FSU will receive $300,000 from the DOJ’s Office on Violence Against Women under the Grants to Reduce Domestic Violence, Dating Violence, Sexual Assault, and Stalking on Campus Program.
“This grant is a big win for Florida State University,” said Angela Chong, associate vice president for Student Affairs. “It certainly positions Florida State as a leader in the prevention of power-based personal violence.”
Grant funds will be used to enhance the efforts of the university’s three-tiered Coordinated Community Response Team, which includes an advisory panel as well as a prevention team and a response team. Those groups are tasked with supporting the FSU campus community and anyone who reports experiencing power-based personal violence.
The grant will be used to help the prevention team continue to promote greater awareness of the issues by creating a mandatory prevention and education program about sexual assault, dating violence and stalking for all incoming students.

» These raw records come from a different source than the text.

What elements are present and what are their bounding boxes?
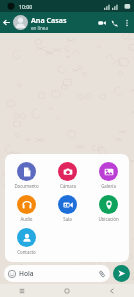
button[interactable]: Video call — [95, 16, 108, 29]
staticText: Galería — [101, 183, 116, 189]
staticText: 10:00 — [19, 3, 33, 10]
staticText: Documento — [14, 183, 39, 189]
button[interactable]: More options — [121, 17, 133, 29]
staticText: Sala — [63, 216, 72, 222]
staticText: Ubicación — [98, 216, 119, 222]
staticText: en línea — [31, 25, 49, 31]
staticText: Cámara — [60, 183, 76, 189]
button[interactable]: Ana Casas — [31, 15, 95, 31]
button[interactable]: Ubicación — [97, 194, 120, 223]
button[interactable]: Contacto — [16, 227, 37, 256]
button[interactable]: Home — [44, 284, 89, 297]
button[interactable]: Sala — [57, 194, 78, 223]
staticText: Audio — [20, 216, 33, 222]
button[interactable]: Send — [113, 265, 130, 282]
staticText: Contacto — [17, 249, 36, 255]
button[interactable]: Recent apps — [0, 284, 44, 297]
button[interactable]: Back — [89, 284, 134, 297]
staticText: Hola — [19, 269, 97, 278]
button[interactable]: Call — [108, 16, 121, 29]
button[interactable]: Documento — [13, 161, 40, 190]
button[interactable]: Galería — [98, 161, 119, 190]
staticText: Ana Casas — [31, 15, 67, 25]
button[interactable]: Profile photo — [13, 15, 28, 30]
button[interactable]: Audio — [16, 194, 37, 223]
button[interactable]: Cámara — [57, 161, 78, 190]
button[interactable]: Attach — [97, 269, 106, 278]
button[interactable]: Hola — [4, 265, 110, 282]
button[interactable]: Back — [0, 16, 13, 29]
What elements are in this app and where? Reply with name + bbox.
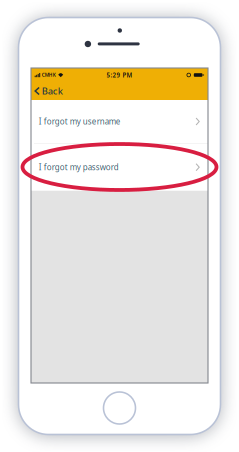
staticText: Back [42,85,63,97]
button[interactable]: I forgot my username [31,100,208,143]
staticText: CMHK [42,72,56,78]
button[interactable]: I forgot my password [31,144,208,191]
staticText: I forgot my username [39,116,121,127]
staticText: I forgot my password [39,162,119,172]
button[interactable]: Back [31,82,68,100]
staticText: 5:29 PM [106,71,132,79]
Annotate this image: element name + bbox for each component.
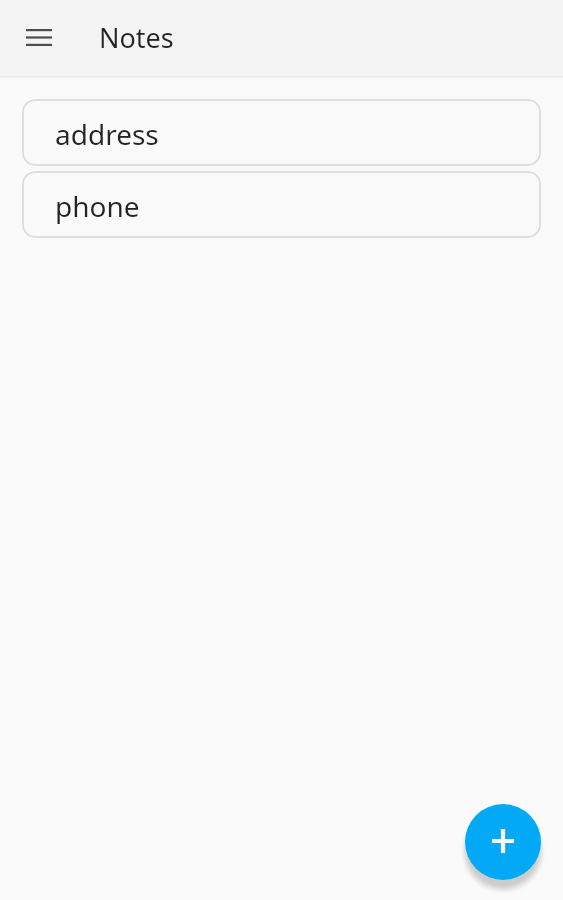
button[interactable]: Open navigation menu — [15, 13, 63, 61]
staticText: phone — [55, 187, 140, 225]
button[interactable]: address — [22, 99, 541, 166]
staticText: address — [55, 115, 159, 153]
button[interactable]: phone — [22, 171, 541, 238]
button[interactable]: Add note — [465, 804, 541, 880]
staticText: Notes — [99, 19, 174, 56]
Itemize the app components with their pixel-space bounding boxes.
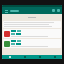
button[interactable] bbox=[3, 21, 61, 28]
button[interactable]: Menu bbox=[4, 9, 8, 13]
button[interactable] bbox=[3, 29, 61, 38]
button[interactable]: Tab 4 bbox=[47, 55, 62, 59]
button[interactable]: Tab 2 bbox=[17, 55, 32, 59]
button[interactable] bbox=[10, 10, 19, 12]
button[interactable] bbox=[3, 15, 61, 20]
button[interactable]: Search bbox=[52, 9, 55, 12]
button[interactable]: Tab 1 bbox=[2, 55, 17, 59]
button[interactable]: More options bbox=[57, 9, 60, 12]
button[interactable]: Tab 3 bbox=[32, 55, 47, 59]
button[interactable] bbox=[3, 39, 61, 48]
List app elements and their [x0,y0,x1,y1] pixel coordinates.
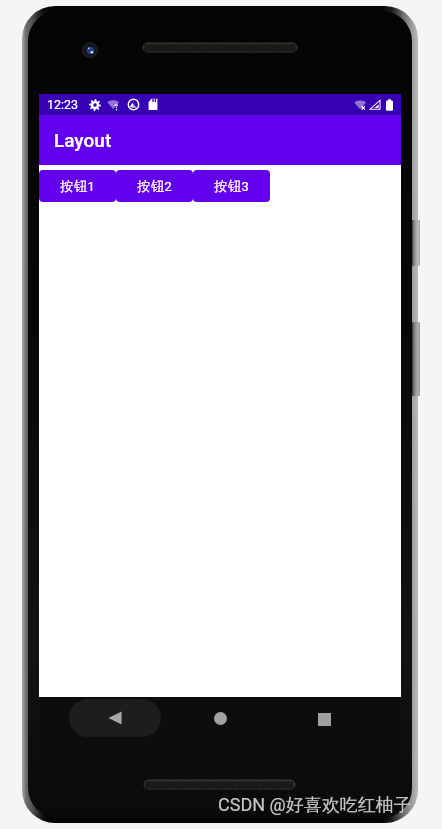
button[interactable]: Home [200,698,240,738]
button[interactable]: 按钮3 [193,170,270,202]
staticText: 按钮3 [214,178,249,195]
staticText: Layout [54,129,112,151]
button[interactable]: Recent apps [304,699,344,739]
button[interactable]: Back [69,699,161,737]
staticText: CSDN @好喜欢吃红柚子 [218,794,412,817]
button[interactable]: 按钮1 [39,170,116,202]
staticText: 12:23 [47,97,79,112]
staticText: 按钮1 [60,178,95,195]
staticText: 按钮2 [137,178,172,195]
button[interactable]: 按钮2 [116,170,193,202]
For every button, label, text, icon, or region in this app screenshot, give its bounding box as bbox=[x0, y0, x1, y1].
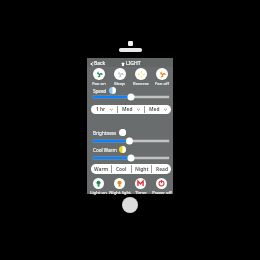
button[interactable]: Sleep bbox=[108, 68, 131, 86]
staticText: Speed bbox=[93, 88, 107, 94]
button[interactable]: Med bbox=[145, 105, 171, 114]
staticText: Cool bbox=[116, 166, 127, 173]
button[interactable]: Reverse bbox=[129, 68, 152, 86]
staticText: Fan on bbox=[92, 80, 106, 86]
staticText: Brightness bbox=[93, 130, 117, 136]
staticText: Fan off bbox=[155, 80, 169, 86]
staticText: Read bbox=[156, 166, 168, 173]
staticText: Back bbox=[94, 60, 106, 67]
button[interactable]: Colour temperature slider bbox=[92, 154, 170, 162]
staticText: Power off bbox=[152, 189, 172, 195]
button[interactable]: Back bbox=[89, 60, 107, 67]
button[interactable]: Med bbox=[118, 105, 144, 114]
button[interactable]: Power off bbox=[150, 178, 173, 195]
button[interactable]: Fan on bbox=[87, 68, 110, 86]
button[interactable]: Timer bbox=[129, 178, 152, 195]
staticText: Night bbox=[135, 166, 149, 173]
button[interactable]: Read bbox=[152, 164, 171, 174]
staticText: Warm bbox=[94, 166, 109, 173]
button[interactable]: Fan off bbox=[150, 68, 173, 86]
staticText: 1 hr bbox=[96, 106, 106, 113]
button[interactable]: Night bbox=[132, 164, 151, 174]
button[interactable]: Speed slider bbox=[92, 93, 170, 101]
button[interactable]: Night light bbox=[108, 178, 131, 195]
staticText: LIGHT bbox=[126, 60, 141, 67]
staticText: Timer bbox=[135, 189, 147, 195]
button[interactable]: Warm bbox=[91, 164, 111, 174]
button[interactable]: Light on bbox=[87, 178, 110, 195]
button[interactable]: 1 hr bbox=[91, 105, 117, 114]
staticText: Reverse bbox=[133, 80, 149, 86]
button[interactable]: Brightness slider bbox=[92, 137, 170, 145]
staticText: Med bbox=[122, 106, 133, 113]
staticText: Sleep bbox=[114, 80, 125, 86]
button[interactable]: Home bbox=[122, 197, 138, 213]
staticText: Cool Warm bbox=[93, 147, 117, 153]
button[interactable]: Cool bbox=[112, 164, 131, 174]
staticText: Night light bbox=[109, 189, 131, 195]
staticText: Light on bbox=[90, 189, 107, 195]
staticText: Med bbox=[149, 106, 160, 113]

The response team will implement a collaborative project to ensure that information on resources, awareness events and programming are tailored to meet the needs of each student population. The project, “Collective Empowerment: A Trauma Informed Approach to Caring for Tallahassee College Students,” will involve representatives from FSU’s CARE Program, Student Veterans Center, Center for Global Engagement, Student Disabilities Resource Center and the Pride Student Union.
The proposal was crafted by staff from University Health Services, led by Interim Director Amy Magnuson.
“Our upcoming initiatives through this grant will demonstrate that these crimes will not be tolerated,” Magnuson said. “They will send a clear message that perpetrators will be held accountable and that holistic services are available for survivors.”
In addition, the university plans to enhance training of all campus law enforcement and campus disciplinary boards to respond effectively to situations involving power-based personal violence.
The enhancements the grant will provide involve more than 20 campus partners and external entities, including FSU’s Victim Advocate Program, the Athletics Department, the Office of Fraternity and Sorority Life and the Refuge House, Tallahassee’s local rape crisis center. Magnuson also plans to use the funds to strengthen collaboration between FSU, Florida A&M University and Tallahassee Community College.
“We are thrilled to have the opportunity to collaborate with several campus departments to expand and enhance our current coordinated response at FSU in addressing prevention and intervention of interpersonal violence,” Magnuson said. “We look forward to engaging our community partners and other institutions of higher learning to provide a unified trauma-informed message to improve survivor well-being.”